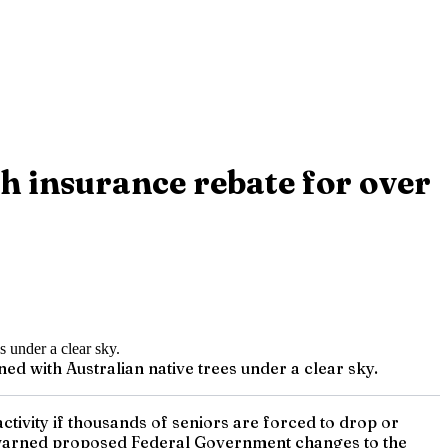
h insurance rebate for over
ned with Australian native trees under a clear sky.
 activity if thousands of seniors are forced to drop or
 warned proposed Federal Government changes to the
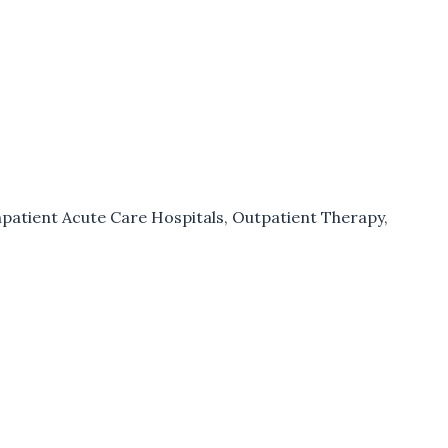
npatient Acute Care Hospitals
,
Outpatient Therapy
,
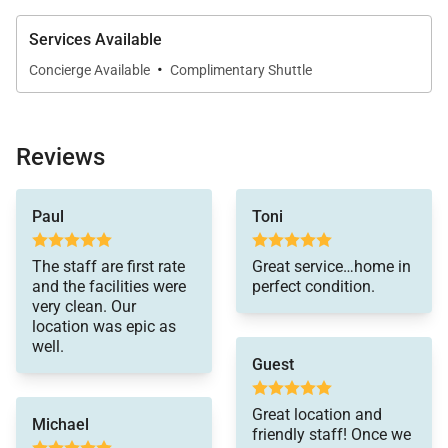
Services Available
·
Concierge Available
Complimentary Shuttle
Reviews
Paul
Toni
The staff are first rate
Great service…home in
and the facilities were
perfect condition.
very clean. Our
location was epic as
well.
Guest
Great location and
Michael
friendly staff! Once we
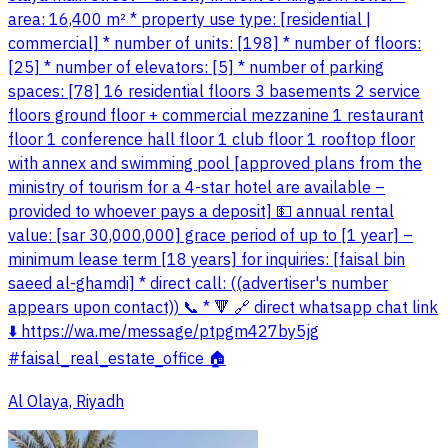
area: 16,400 m² * property use type: [residential |
commercial] * number of units: [198] * number of floors:
[25] * number of elevators: [5] * number of parking
spaces: [78] 16 residential floors 3 basements 2 service
floors ground floor + commercial mezzanine 1 restaurant
floor 1 conference hall floor 1 club floor 1 rooftop floor
with annex and swimming pool [approved plans from the
ministry of tourism for a 4-star hotel are available –
provided to whoever pays a deposit] 💵 annual rental
value: [sar 30,000,000] grace period of up to [1 year] –
minimum lease term [18 years] for inquiries: [faisal bin
saeed al-ghamdi] * direct call: ((advertiser's number
appears upon contact)) 📞 * 🔻 🔗 direct whatsapp chat link
⬇️ https://wa.me/message/ptpgm427by5jg
#faisal_real_estate_office 🏠
Al Olaya, Riyadh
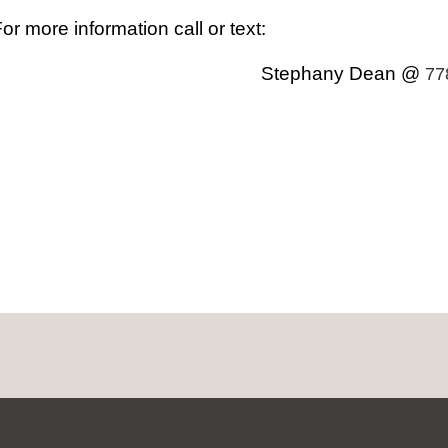
or more information call or text:
Stephany Dean @
77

EXERCISE OBJECTIVE:
Would you give the records again exactly, dropping the pictures?

OUTPUT BELOW:
h insurance rebate for over
ned with Australian native trees under a clear sky.
 activity if thousands of seniors are forced to drop or
 warned proposed Federal Government changes to the
npatient Acute Care Hospitals
,
Outpatient Therapy
,
Services Available
·
Concierge Available
Complimentary Shuttle
Reviews
Paul
Toni
The staff are first rate
Great service…home in
and the facilities were
perfect condition.
very clean. Our
location was epic as
well.
Guest
Great location and
Michael
friendly staff! Once we
area: 16,400 m² * property use type: [residential |
commercial] * number of units: [198] * number of floors:
[25] * number of elevators: [5] * number of parking
spaces: [78] 16 residential floors 3 basements 2 service
floors ground floor + commercial mezzanine 1 restaurant
floor 1 conference hall floor 1 club floor 1 rooftop floor
with annex and swimming pool [approved plans from the
ministry of tourism for a 4-star hotel are available –
provided to whoever pays a deposit] 💵 annual rental
value: [sar 30,000,000] grace period of up to [1 year] –
minimum lease term [18 years] for inquiries: [faisal bin
saeed al-ghamdi] * direct call: ((advertiser's number
appears upon contact)) 📞 * 🔻 🔗 direct whatsapp chat link
⬇️ https://wa.me/message/ptpgm427by5jg
#faisal_real_estate_office 🏠
Al Olaya, Riyadh
or more information call or text:
Stephany Dean @
77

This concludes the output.